魔物が襲い掛かってくる。僕達も周囲の警戒はしていたので、魔物の襲来に慌てることはなかった。カーズが最前列へと飛び出し、一番手前の魔物をその大きな盾を取って吹き飛ばすと、敵の敵愾心を引き付けるように大きな声で叫ぶ。
「さあこい!!!」
その声につられてほとんどの狼がカーズへと向かっていく。その数を捌ききれるはずもない、そう思うのが普通だが、カーズは一言小さな声でつぶやく。
「バリア」
薄い小さな膜が彼を覆う。噛みついてくる狼の攻撃は彼の皮膚に届いていない。驚いている魔物達、その隙を僕達が見逃すはずもなく、エミリの剣、僕の魔法で次々と魔物達を倒していく。残ったのはリーダーと思われる大きな狼だけだ。
一瞬で自分の手下がやられてしまったことに憤慨したのだろうか。はたまた他の仲間を呼ぶためか、大きな声で狼が叫び声をあげる。

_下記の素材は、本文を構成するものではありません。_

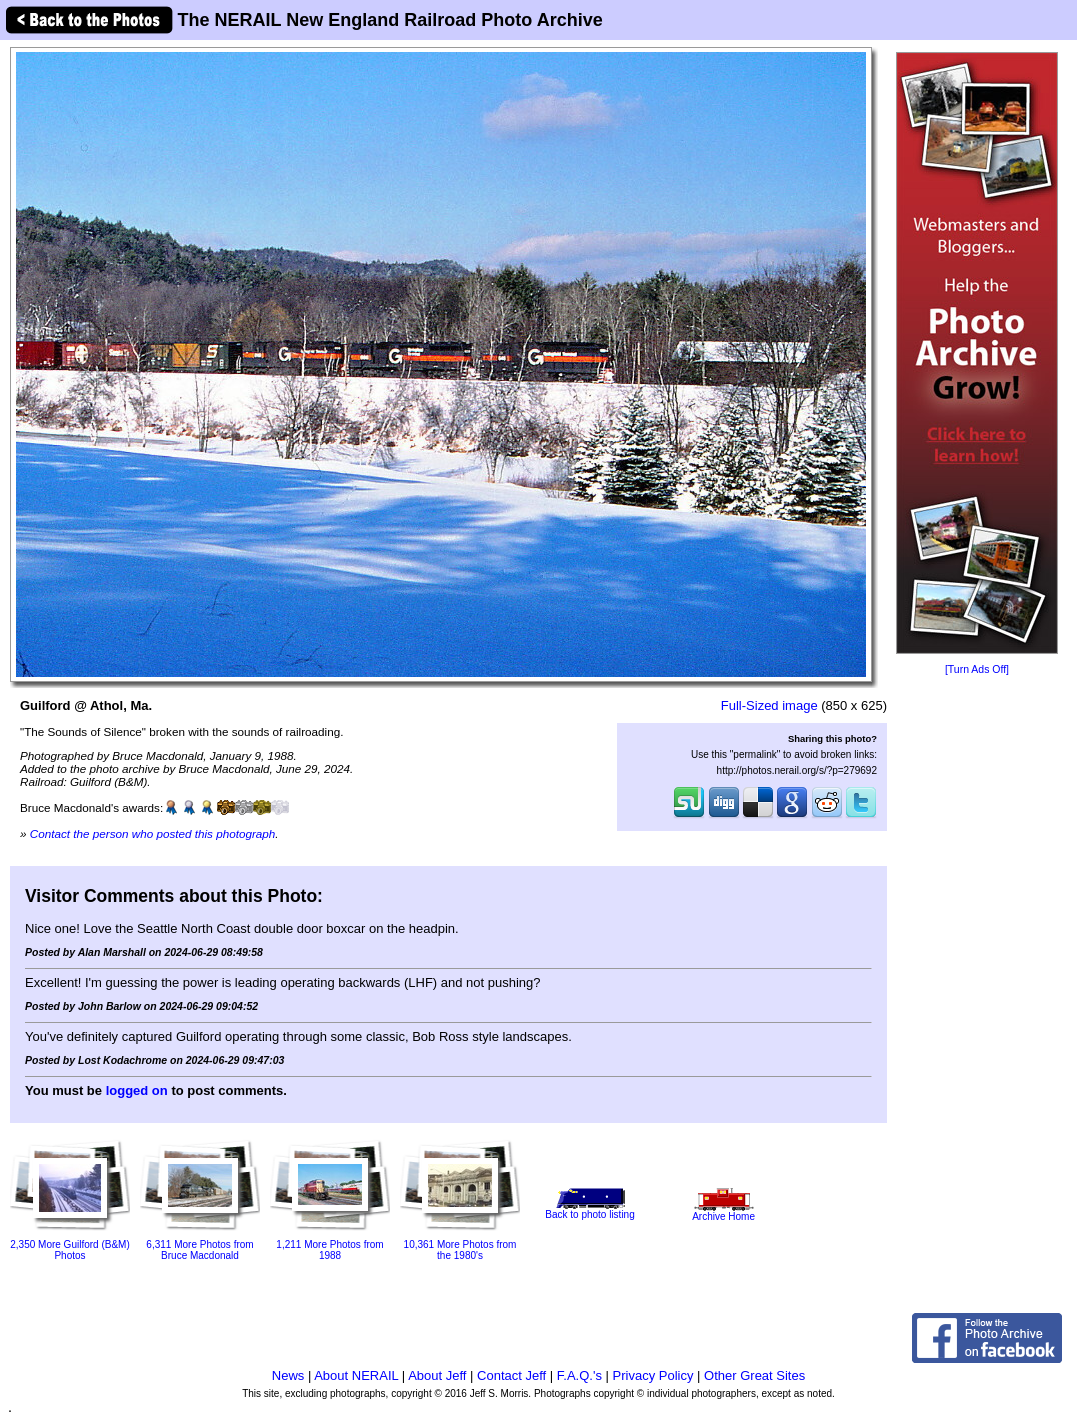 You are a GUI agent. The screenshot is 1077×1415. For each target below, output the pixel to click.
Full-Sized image (769, 705)
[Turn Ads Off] (977, 669)
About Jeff (437, 1375)
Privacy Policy (653, 1375)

その咆哮は耳を塞ぐほど大きく、皆怯んでしまう。四人相手に勝てると思っているのか、知能が低いだけなのか、こちらに向かって魔物が走ってくる。他の狼の魔物に比べて二回りほど大きいそれは、近づいてくると中々の迫力だった。
「俺を見ろ!!」
カーズが叫ぶが、少しそちらを向いただけでこちらに真っすぐ向かってくる。
クリコのほうだ。
この場で一番弱いものを本能で感じ取ったのだろうか。戦闘経験の少ない彼女を攻撃対象に選んできた。僕はクリコの前に立ち、簡単な魔法の詠唱を始める。
「させないよ」
それを狼の横からエミリが蹴り上げる。空中に少し浮くほどのその蹴りは、敵の動きを止めるには充分過ぎるほどだった。
「エアカッター」
風の刃が狼の魔物に迫っていく。その刃が喉元に当たったかと思うと、その首は両断され敵は絶命した。